» Exercise: Among the entries below, find the lines that hold the word "PUNTO" and report them.

== Provided data

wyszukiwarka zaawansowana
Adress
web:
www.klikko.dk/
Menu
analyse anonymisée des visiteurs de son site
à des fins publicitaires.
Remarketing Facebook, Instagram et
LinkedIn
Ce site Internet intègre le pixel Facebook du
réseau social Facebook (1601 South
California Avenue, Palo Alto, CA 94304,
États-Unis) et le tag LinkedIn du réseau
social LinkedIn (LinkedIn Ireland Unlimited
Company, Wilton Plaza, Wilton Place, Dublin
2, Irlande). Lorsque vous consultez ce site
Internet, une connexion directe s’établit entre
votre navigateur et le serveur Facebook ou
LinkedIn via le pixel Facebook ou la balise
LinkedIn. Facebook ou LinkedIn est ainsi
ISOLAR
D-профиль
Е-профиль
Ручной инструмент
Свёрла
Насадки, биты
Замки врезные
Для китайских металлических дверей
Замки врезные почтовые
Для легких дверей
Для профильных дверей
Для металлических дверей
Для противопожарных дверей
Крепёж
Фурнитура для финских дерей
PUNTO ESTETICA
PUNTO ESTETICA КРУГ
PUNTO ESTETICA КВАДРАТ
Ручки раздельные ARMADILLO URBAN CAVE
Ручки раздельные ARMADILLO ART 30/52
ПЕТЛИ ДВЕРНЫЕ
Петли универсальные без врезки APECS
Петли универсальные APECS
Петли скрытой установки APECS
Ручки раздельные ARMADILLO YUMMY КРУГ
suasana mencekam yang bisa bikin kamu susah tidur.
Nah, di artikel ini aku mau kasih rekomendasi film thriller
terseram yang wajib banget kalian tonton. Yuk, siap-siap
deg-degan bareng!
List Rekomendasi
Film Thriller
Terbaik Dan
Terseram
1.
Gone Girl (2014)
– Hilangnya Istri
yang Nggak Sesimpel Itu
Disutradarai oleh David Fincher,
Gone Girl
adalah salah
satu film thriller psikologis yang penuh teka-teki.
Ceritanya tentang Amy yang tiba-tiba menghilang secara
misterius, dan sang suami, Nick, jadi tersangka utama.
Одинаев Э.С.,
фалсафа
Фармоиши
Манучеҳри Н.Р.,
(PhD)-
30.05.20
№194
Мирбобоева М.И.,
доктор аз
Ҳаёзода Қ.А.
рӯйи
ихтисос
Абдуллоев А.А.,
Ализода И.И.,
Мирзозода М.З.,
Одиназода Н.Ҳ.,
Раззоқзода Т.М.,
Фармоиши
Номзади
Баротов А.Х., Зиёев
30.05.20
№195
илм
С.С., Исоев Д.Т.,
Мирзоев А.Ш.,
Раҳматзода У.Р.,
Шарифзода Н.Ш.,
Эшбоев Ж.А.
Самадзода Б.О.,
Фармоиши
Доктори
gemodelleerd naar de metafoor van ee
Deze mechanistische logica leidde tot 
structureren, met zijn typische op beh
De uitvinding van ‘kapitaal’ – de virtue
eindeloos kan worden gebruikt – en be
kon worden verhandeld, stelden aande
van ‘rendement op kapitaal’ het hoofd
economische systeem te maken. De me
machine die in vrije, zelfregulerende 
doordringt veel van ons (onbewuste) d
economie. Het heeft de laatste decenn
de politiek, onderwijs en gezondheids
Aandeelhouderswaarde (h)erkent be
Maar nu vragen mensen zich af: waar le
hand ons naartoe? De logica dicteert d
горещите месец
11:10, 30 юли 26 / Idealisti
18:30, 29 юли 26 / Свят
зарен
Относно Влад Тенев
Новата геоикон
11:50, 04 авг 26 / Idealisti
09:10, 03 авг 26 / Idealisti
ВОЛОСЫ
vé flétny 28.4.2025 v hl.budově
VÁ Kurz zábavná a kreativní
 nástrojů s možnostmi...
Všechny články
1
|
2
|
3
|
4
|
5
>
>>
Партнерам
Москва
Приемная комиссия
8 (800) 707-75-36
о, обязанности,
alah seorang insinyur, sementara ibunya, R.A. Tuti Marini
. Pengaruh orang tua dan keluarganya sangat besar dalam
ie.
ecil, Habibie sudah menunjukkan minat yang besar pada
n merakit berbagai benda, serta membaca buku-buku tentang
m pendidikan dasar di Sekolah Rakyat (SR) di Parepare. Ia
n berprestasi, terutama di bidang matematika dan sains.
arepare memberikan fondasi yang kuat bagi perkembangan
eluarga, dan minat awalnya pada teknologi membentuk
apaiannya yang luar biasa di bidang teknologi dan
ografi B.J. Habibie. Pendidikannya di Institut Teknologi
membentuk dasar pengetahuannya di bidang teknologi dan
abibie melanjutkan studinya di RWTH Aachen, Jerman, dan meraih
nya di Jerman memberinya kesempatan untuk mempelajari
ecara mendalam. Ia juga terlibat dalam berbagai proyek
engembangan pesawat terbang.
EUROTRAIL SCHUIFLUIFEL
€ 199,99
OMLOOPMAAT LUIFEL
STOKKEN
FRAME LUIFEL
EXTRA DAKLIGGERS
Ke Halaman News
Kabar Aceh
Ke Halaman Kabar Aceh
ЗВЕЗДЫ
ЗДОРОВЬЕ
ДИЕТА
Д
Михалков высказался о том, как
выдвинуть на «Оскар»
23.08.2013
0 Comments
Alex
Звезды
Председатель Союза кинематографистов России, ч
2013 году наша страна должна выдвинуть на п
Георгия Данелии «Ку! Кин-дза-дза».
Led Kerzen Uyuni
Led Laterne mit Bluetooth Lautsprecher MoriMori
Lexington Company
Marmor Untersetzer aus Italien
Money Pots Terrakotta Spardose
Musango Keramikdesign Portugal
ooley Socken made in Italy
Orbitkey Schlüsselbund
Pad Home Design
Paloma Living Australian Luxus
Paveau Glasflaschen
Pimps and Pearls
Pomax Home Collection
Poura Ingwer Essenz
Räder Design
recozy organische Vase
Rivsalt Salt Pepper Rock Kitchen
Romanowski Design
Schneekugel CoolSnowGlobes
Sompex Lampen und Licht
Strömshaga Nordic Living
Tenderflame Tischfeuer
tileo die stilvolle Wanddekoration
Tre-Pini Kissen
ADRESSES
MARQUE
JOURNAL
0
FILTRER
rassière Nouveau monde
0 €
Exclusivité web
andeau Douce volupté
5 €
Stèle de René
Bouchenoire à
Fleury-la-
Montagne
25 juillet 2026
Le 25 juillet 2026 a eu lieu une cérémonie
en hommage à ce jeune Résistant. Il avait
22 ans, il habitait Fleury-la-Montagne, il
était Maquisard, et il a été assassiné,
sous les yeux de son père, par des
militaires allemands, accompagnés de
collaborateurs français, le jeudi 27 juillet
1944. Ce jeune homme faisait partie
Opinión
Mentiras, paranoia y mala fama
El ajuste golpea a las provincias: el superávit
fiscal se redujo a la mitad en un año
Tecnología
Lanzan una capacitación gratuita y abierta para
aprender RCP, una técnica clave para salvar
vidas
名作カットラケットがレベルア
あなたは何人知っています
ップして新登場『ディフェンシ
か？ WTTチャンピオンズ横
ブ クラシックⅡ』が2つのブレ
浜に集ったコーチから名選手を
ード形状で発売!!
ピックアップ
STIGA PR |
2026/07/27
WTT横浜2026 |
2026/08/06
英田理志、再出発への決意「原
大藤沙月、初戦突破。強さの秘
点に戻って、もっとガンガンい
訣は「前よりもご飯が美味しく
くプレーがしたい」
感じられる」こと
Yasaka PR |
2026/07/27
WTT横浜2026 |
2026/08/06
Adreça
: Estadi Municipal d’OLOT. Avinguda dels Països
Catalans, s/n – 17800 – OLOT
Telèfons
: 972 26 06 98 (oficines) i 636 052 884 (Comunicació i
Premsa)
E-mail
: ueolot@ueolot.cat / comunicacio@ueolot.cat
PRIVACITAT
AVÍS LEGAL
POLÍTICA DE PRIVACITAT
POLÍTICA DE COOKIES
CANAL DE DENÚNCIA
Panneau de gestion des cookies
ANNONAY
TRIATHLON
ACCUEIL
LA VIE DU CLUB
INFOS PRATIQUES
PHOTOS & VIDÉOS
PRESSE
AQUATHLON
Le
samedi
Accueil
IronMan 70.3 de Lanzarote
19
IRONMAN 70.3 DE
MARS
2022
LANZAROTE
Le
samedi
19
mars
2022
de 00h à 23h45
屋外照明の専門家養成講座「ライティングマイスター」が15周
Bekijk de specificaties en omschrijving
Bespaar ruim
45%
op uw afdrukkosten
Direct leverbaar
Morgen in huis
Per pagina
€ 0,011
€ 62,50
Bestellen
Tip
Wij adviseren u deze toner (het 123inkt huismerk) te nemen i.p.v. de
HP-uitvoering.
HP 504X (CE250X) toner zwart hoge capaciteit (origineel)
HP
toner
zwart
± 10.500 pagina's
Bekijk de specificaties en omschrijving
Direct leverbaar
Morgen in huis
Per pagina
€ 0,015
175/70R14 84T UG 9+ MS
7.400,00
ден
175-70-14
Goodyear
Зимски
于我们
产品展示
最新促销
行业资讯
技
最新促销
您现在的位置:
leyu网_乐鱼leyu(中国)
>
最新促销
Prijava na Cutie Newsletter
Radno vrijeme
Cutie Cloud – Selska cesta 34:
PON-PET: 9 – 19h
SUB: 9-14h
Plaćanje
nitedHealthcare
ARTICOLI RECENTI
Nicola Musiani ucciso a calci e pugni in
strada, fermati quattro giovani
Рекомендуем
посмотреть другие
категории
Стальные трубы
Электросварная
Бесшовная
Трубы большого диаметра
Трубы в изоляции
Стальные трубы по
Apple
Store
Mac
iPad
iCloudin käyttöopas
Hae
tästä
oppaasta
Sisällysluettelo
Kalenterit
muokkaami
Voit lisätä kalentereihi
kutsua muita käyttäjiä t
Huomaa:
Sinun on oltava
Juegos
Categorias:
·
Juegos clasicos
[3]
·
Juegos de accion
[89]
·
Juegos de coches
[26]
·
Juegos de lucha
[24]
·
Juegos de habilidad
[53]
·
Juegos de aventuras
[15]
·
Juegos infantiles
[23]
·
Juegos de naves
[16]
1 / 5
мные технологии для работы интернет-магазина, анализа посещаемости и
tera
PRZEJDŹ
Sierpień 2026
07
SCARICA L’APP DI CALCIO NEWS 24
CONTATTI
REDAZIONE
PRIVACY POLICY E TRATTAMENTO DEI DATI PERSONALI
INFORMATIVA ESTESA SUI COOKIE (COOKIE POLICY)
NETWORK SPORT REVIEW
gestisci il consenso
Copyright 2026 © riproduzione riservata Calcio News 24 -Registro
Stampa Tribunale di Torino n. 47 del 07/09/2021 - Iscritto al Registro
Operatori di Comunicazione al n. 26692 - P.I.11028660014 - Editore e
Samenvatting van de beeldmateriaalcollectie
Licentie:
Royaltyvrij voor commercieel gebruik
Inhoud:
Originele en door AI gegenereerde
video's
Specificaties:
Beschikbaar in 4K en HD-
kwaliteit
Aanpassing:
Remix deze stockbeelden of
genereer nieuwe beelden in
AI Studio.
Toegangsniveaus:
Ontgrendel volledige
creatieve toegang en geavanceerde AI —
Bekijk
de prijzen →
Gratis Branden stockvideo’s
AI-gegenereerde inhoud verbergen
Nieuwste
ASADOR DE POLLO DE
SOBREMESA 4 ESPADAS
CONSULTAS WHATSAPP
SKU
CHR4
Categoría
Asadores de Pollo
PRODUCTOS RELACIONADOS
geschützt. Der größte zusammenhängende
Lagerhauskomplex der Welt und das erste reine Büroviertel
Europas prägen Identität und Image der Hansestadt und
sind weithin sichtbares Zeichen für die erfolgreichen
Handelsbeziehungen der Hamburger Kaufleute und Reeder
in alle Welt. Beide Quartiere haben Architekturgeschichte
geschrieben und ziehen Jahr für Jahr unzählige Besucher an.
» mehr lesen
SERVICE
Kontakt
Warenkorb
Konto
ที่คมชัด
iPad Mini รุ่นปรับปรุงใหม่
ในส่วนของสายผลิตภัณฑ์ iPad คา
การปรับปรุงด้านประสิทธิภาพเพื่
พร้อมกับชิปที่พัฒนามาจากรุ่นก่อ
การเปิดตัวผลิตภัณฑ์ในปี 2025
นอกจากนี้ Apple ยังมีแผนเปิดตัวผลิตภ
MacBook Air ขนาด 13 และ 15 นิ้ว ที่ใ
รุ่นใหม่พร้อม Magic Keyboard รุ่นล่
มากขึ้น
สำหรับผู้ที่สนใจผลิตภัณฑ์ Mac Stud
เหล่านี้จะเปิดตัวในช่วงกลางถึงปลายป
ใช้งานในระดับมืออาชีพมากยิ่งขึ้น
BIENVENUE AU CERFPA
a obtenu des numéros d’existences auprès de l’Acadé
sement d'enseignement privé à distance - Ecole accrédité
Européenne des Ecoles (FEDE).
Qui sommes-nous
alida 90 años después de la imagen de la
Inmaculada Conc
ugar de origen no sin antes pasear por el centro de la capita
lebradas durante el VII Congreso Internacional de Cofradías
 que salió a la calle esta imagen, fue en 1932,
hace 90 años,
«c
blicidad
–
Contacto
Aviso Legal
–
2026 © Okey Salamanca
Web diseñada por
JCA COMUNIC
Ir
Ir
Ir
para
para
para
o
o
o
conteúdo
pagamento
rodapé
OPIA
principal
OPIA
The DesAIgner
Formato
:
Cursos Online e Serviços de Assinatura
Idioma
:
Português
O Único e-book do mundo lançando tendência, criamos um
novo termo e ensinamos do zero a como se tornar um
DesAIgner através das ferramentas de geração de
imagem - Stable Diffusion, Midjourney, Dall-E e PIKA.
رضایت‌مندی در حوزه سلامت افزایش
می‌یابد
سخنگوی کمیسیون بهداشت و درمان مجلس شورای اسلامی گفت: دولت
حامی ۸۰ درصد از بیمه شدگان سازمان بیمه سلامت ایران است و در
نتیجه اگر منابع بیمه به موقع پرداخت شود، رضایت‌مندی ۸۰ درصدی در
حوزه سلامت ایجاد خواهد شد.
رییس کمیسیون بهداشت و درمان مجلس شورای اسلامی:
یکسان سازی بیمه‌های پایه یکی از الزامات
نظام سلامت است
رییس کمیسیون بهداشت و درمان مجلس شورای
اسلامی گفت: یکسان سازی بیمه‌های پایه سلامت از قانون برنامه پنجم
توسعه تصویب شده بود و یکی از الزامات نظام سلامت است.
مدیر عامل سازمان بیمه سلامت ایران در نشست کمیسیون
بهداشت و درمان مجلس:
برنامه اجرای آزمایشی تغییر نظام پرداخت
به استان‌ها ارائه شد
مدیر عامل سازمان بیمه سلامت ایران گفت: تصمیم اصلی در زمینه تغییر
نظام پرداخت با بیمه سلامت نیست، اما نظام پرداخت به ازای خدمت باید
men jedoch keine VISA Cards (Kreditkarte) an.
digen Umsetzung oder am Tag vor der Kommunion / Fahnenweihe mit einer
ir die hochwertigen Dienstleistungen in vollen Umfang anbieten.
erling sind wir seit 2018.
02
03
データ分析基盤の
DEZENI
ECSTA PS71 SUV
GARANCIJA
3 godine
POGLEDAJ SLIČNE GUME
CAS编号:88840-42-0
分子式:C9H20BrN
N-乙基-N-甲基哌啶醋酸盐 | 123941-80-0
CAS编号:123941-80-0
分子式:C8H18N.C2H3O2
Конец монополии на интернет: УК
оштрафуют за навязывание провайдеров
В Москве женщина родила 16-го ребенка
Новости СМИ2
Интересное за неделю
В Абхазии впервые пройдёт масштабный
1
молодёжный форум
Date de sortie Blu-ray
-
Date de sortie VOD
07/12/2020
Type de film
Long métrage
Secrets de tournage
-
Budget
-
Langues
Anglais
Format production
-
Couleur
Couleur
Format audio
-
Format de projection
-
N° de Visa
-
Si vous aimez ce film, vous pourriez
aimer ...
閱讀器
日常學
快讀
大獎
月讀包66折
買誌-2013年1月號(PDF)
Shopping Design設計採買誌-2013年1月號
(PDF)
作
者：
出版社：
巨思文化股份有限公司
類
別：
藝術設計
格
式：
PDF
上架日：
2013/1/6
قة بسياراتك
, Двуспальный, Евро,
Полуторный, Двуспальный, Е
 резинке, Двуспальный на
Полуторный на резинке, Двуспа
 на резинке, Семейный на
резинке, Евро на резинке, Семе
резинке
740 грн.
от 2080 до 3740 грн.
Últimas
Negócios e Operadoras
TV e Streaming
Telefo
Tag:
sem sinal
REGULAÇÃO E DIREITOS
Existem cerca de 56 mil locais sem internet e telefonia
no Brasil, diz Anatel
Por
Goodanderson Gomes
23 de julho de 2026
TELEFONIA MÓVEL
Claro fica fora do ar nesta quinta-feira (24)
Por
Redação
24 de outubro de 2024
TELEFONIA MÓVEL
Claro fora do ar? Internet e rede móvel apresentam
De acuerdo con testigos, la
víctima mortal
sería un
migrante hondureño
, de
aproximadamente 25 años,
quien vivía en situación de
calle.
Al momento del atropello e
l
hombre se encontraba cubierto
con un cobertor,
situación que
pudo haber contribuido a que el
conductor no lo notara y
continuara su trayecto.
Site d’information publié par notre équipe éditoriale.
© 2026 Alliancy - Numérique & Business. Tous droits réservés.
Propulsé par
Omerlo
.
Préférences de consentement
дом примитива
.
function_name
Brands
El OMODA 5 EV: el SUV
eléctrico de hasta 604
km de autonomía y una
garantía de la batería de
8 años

====

» Output for this task:
PUNTO ESTETICA
PUNTO ESTETICA КРУГ
PUNTO ESTETICA КВАДРАТ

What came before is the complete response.